The music-video supplier to Comcast Corp.’s on-demand platform has landed a number of $50,000-per-month advertising campaigns built around its videos, which generate an aggregate viewership of 25 million views a month.

Since it launched late last year, Music Choice has executed campaigns for Diet Sprite Zero, Best Buy, Geico, General Motors Corp.’s Saturn and Schick, according to senior vice president of marketing, advertising and sponsors Christine Tancredi.

“Within two months after launch, we had closed our first ad deals,” she said.

SPRITE 'OVERLAYS’

“Sprite Zero launched in January with 15-second ads” created by Music Choice, Tancredi said. It was an integrated sponsor of Unfiltered, a half-hour show mixed in with the service’s music clips.

“They got spots in the show and video overlays in the show promoting Sprite with videos we felt were relevant to the Sprite brand,” she said.

Best Buy advertised last spring during the channel’s Grammy Awards show, in a TV spot that featured the artists The Black Eyed Peas. That 30-second spot ran before certain music videos on the service.

Auto-insurance provider Geico ran spots featuring its dancing gecko.

Music Choice is owned by a consortium of cable companies, including Comcast, as well as Microsoft Corp., Motorola Inc. and record labels EMI and Sony Music. It carries 300 to 400 music videos and related content on Comcast, with plans to grow to 3,000 videos.

The on-demand service is only available on Comcast’s 9 million on-demand homes, at the moment, but Music Choice negotiating for more cable carriage elsewhere.

Music Choice also hosts several thousand videos on its broadband Internet site, available on the video portion of Comcast’s online portal, The Fan.

VOD USAGE HIGHER

Tancredi said the on-demand TV usage is 100 times higher than on broadband. “We get 25 million views a month through VOD,” she said. “The numbers are a lot smaller on broadband.”

Tancredi’s been able to generate a revenue stream from those on-demand.

“We executed our own deal with [viewer-measurement firm] Rentrak [Corp.] and have a unique deal with Comcast,” she said. “It allows us direct access to Music Choice assets on a real-time basis. We were the first in and we negotiated hard. Comcast wanted music videos and we wanted to do a deal.

“We have guaranteed delivery,” Tancredi said, so only the ads that aren’t skipped get credit as an official “view,” she said.

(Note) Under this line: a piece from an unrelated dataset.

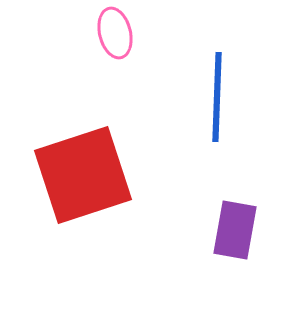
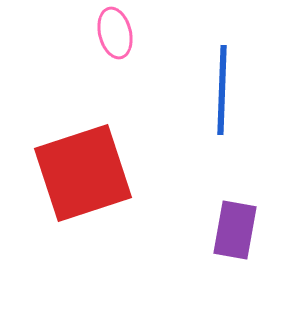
blue line: moved 5 px right, 7 px up
red square: moved 2 px up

Ad deals generally range from one to three months, Tancredi said.

LEGWORK ON ARTISTS

Music Choice helps advertisers do much of the legwork to determine which 15- or 30-second spots should appear alongside which artists.

“We provide them some information that we find interesting,” she said. “There is a lot of discussion between marketing, ads sales and programming. We have a great pulse on who are the emerging artists.”

For Music Choice, the biggest challenge has been building the ad-sales team “for us to knock on enough doors,” Tancredi said. “We’re excited because initial advertisers are renewing.”

Next year, the service hopes to launch a customization feature, allowing Comcast customers to create a Music Choice user profile, allowing them to get the music videos they want regardless of whether they’re viewed on VOD or broadband.